A capital market on top of crypto. Lending is one of the big trends: as of October 2025, around USD 86 billion is locked in overcollateralized operations, mostly backed by Bitcoin and EVM-compatible assets. This provides extraordinary liquidity in both the B2C segment and, above all, the institutional B2B segment.
Rebuilding trust. After the collapse of CeFi lenders such as FTX, the market now prioritizes mitigating credit and counterparty risk: new solutions allow overcollateralizing, liquidating and settling on a deferred basis without handing collateral to a third party. CeFi, which once made up around 60% of the market in 2021, is being rebuilt with institutional technology.
Yield and treasury with Bit2Me Earn. Bit2Me, a regulated entity that verifies the source of funds, lets retail, B2B and institutional users deposit stablecoins flexibly and earn daily yield (up to 8% APY; a 2024 average of around 7.86%). That liquidity is deployed into lending operations and compares favorably with traditional assets such as corporate bonds or Treasury bills. The main denominations are Circle's USDC and EURC, plus European stablecoins regulated under MiCA and backed by Tether.
Watch the full session
Watch the full Bit2Me talk on MERGE's YouTube channel for the details of how an institutional lending and capital market is built with stablecoins and Bitcoin.
FAQs
What is Bit2Me Earn?
It is the Bit2Me service that lets users, companies and institutions deposit stablecoins and other assets flexibly to earn a daily yield, channeling that liquidity into lending operations.
Where does the stablecoin yield come from?

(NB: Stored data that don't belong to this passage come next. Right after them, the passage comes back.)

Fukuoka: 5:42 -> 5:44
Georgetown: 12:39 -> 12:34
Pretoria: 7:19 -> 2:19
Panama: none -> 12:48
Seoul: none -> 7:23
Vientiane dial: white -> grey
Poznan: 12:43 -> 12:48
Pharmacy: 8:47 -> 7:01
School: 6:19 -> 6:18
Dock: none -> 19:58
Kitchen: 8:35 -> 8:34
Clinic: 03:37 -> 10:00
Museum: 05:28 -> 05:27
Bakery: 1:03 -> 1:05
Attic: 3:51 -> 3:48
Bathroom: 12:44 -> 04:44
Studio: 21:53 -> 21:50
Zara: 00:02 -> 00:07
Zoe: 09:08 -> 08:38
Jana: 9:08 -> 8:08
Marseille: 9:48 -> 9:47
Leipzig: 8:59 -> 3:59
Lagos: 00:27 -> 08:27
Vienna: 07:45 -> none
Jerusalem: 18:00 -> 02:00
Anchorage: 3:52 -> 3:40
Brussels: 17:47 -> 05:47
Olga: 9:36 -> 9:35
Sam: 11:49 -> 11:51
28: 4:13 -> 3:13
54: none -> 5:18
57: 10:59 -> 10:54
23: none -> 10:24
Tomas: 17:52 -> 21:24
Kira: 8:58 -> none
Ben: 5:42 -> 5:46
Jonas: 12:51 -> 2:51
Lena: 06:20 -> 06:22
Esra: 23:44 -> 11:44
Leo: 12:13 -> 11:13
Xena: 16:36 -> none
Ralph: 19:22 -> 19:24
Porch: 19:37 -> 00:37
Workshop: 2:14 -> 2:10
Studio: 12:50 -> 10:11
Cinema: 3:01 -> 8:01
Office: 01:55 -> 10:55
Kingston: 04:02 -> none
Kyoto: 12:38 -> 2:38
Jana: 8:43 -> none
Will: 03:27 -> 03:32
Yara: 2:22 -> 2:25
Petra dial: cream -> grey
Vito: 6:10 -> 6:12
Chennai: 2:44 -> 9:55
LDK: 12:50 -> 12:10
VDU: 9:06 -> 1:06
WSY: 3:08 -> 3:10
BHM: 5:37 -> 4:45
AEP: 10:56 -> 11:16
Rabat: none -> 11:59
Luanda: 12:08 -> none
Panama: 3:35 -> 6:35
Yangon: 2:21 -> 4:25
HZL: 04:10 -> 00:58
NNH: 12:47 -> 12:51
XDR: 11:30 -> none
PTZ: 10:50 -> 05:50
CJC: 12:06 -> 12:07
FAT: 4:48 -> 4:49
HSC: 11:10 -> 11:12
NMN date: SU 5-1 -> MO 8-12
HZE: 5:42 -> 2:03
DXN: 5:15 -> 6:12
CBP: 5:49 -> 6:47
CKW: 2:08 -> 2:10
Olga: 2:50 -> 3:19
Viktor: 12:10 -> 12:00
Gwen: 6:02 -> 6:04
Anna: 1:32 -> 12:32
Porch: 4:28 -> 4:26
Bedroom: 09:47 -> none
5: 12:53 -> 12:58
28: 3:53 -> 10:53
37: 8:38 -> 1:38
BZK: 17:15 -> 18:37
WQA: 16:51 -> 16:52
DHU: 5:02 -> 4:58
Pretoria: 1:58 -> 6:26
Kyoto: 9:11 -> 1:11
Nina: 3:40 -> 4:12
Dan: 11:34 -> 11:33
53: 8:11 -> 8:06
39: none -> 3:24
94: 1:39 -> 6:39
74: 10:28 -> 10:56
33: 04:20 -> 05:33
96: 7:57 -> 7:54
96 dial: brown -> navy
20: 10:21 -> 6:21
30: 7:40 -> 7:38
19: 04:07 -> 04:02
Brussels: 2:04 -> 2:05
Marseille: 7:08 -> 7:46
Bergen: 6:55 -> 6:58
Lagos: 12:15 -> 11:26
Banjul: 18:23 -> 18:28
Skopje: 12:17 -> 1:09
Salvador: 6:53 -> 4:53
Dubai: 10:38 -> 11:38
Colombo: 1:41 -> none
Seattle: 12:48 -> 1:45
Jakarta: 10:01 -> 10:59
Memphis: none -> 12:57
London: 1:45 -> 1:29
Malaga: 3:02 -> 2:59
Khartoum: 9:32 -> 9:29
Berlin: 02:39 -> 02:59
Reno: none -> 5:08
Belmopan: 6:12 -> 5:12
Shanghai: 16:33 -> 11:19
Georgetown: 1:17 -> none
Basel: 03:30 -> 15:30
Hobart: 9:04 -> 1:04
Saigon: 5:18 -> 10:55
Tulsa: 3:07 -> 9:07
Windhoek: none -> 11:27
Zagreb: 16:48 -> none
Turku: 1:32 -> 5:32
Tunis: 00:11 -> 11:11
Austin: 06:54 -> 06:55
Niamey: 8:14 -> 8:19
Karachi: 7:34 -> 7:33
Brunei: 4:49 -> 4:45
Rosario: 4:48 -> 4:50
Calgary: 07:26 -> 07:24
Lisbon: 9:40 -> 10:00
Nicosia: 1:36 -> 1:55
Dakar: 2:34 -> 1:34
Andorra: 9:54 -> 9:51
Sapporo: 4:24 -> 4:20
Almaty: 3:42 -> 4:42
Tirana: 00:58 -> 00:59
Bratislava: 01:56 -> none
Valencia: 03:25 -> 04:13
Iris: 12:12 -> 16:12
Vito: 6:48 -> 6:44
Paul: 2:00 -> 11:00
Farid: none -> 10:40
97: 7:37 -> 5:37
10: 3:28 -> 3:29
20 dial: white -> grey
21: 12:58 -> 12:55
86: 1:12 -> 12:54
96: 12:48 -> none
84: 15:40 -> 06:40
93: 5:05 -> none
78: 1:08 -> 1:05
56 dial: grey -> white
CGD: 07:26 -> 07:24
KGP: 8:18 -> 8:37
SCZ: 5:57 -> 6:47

Mainly from overcollateralized lending operations backed by Bitcoin: those with surplus liquidity lend it to those who need it, with collateral mitigating credit and counterparty risk.
What yield can you get?
Up to 8% APY depending on the denomination; the 2024 stablecoin average was around 7.86%, a level comparable to high-yield assets in traditional markets but with its own risk profile.
How does European regulation affect this?
The MiCA framework and the decisions of ESMA and the EBA are defining what can be done with stablecoins and e-money tokens; operating with a regulated entity that verifies the source of funds adds compliance and security.